AMDGPU: Custom lower 32-bit element shuffles #123711

arsenm · 2025-01-21T08:36:13Z

This is so we can try to make use of v_pk_mov_b32 when available.
Note this currently has little observable effect. The combiner
will undo the common extract of shuffle pattern. The lack
of test changes should demonstrate this change is minimally
correct.

We should probably try to make better use of wider extracts in
even aligned cases, but I'm trying to avoid some really ugly
regalloc regressions in some MFMA tests. The DAG scheduler ends
up doing a worse job if we use vector extracts, resulting
in failure to do 3 address conversion of MFMAs.

arsenm · 2025-01-21T08:36:30Z

This stack of pull requests is managed by Graphite. Learn more about stacking.

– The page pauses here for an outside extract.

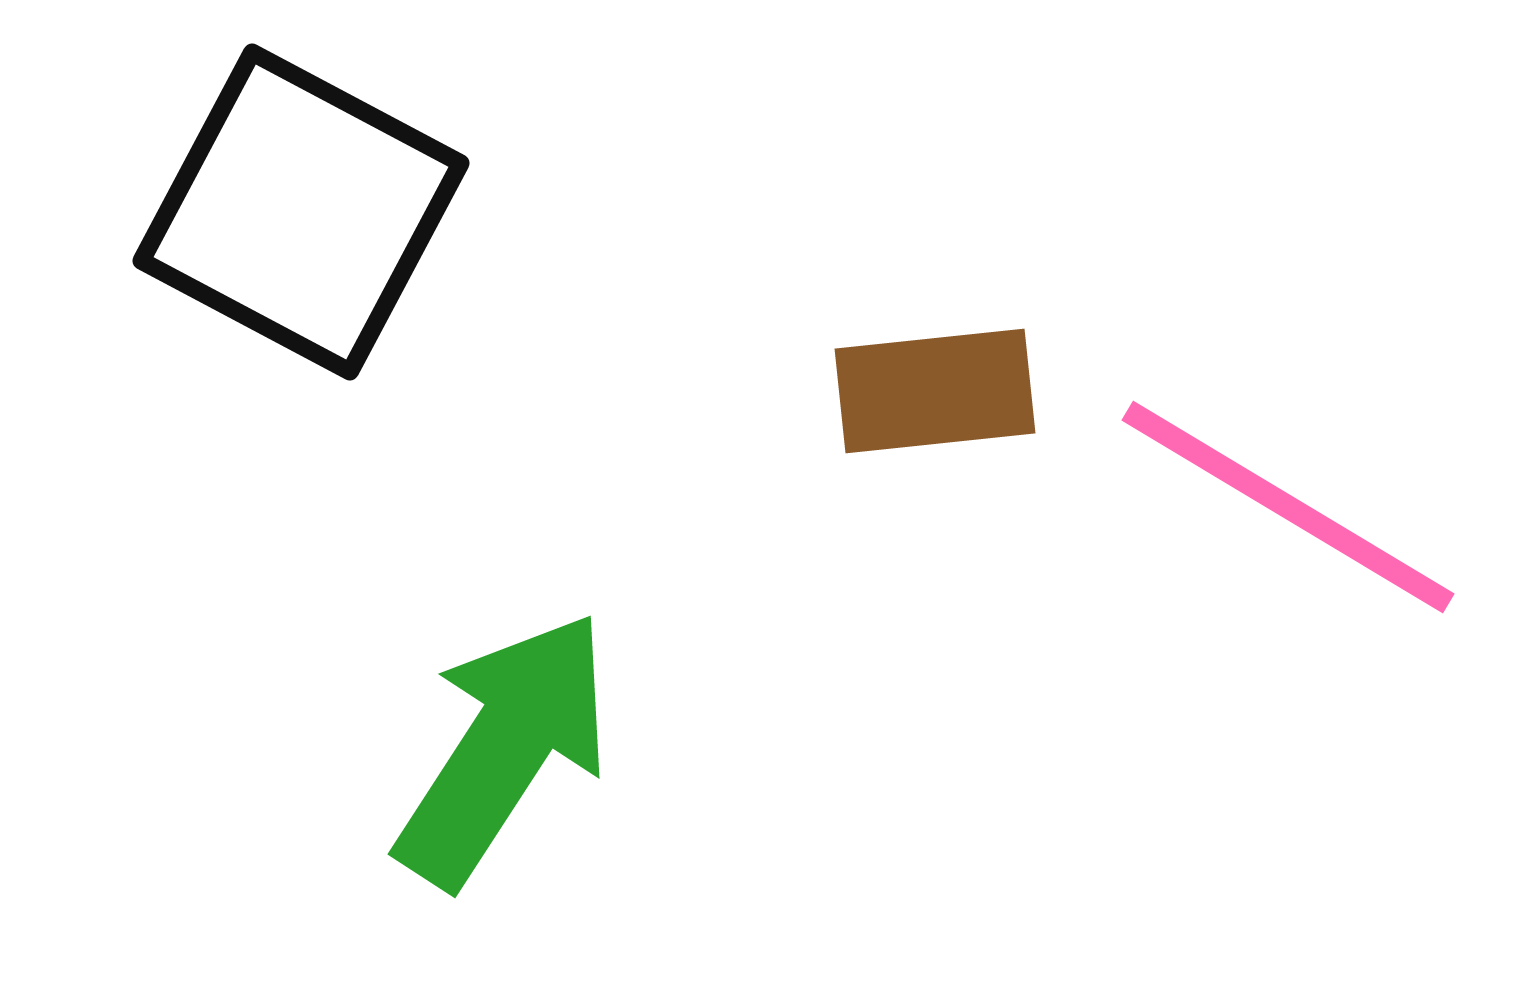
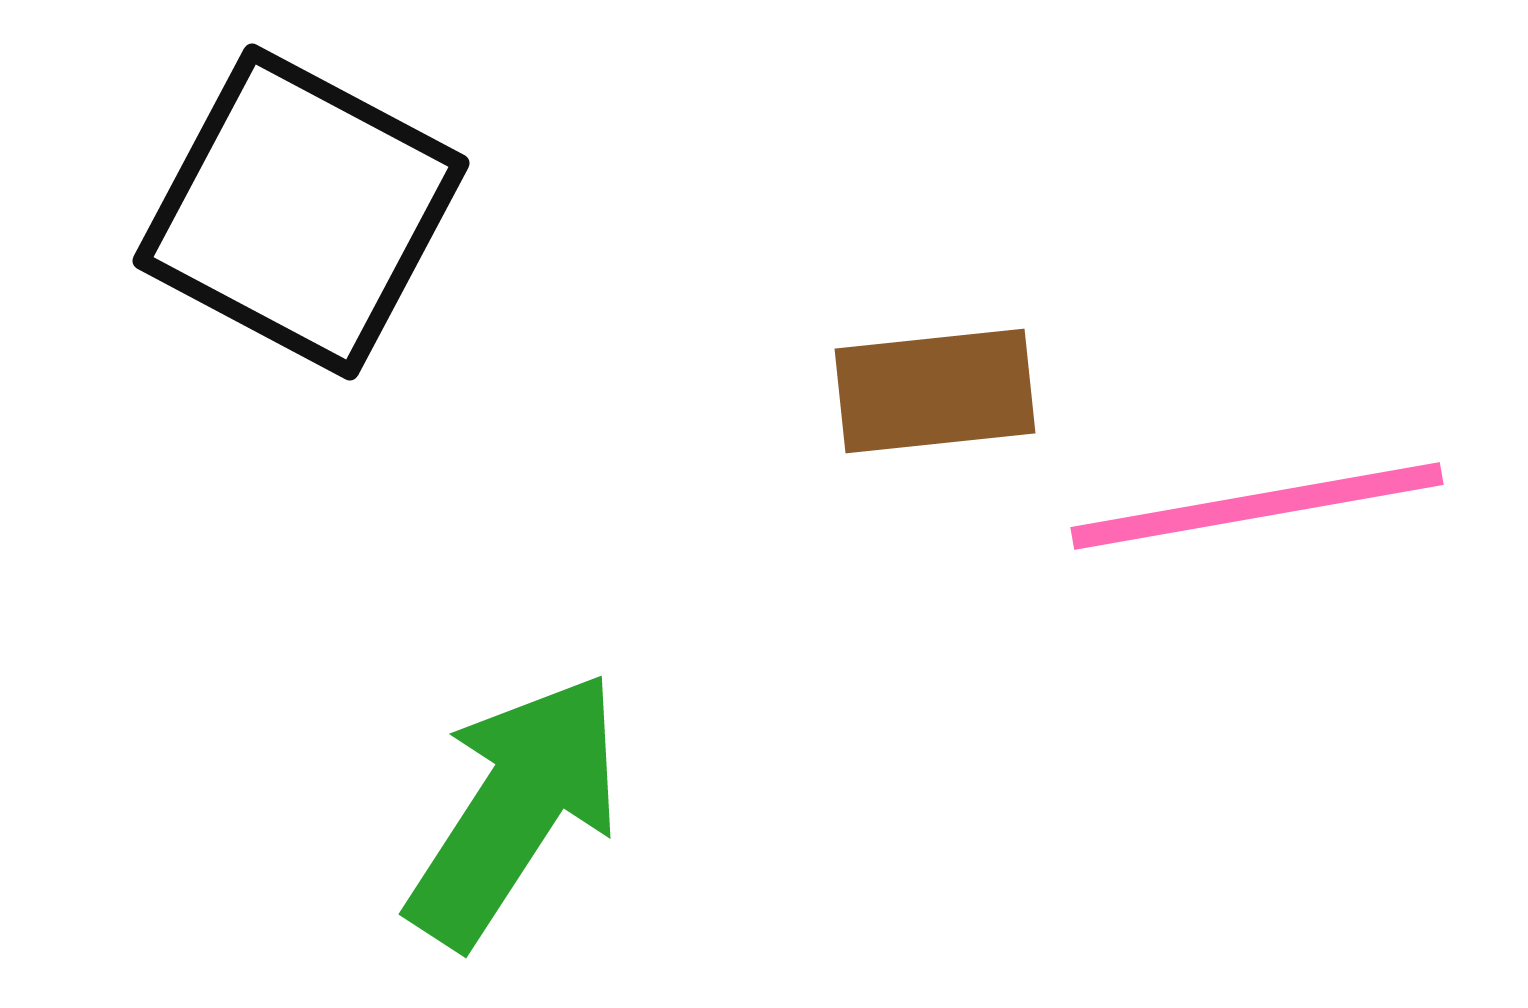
pink line: moved 31 px left, 1 px up; rotated 41 degrees counterclockwise
green arrow: moved 11 px right, 60 px down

llvmbot · 2025-01-21T08:36:52Z

@llvm/pr-subscribers-backend-amdgpu

Author: Matt Arsenault (arsenm)

Changes

This is so we can try to make use of v_pk_mov_b32 when available.
Note this currently has little observable effect. The combiner
will undo the common extract of shuffle pattern. The lack
of test changes should demonstrate this change is minimally
correct.

We should probably try to make better use of wider extracts in
even aligned cases, but I'm trying to avoid some really ugly
regalloc regressions in some MFMA tests. The DAG scheduler ends
up doing a worse job if we use vector extracts, resulting
in failure to do 3 address conversion of MFMAs.

Full diff: https://github.com/llvm/llvm-project/pull/123711.diff

1 Files Affected:

(modified) llvm/lib/Target/AMDGPU/SIISelLowering.cpp (+80-5)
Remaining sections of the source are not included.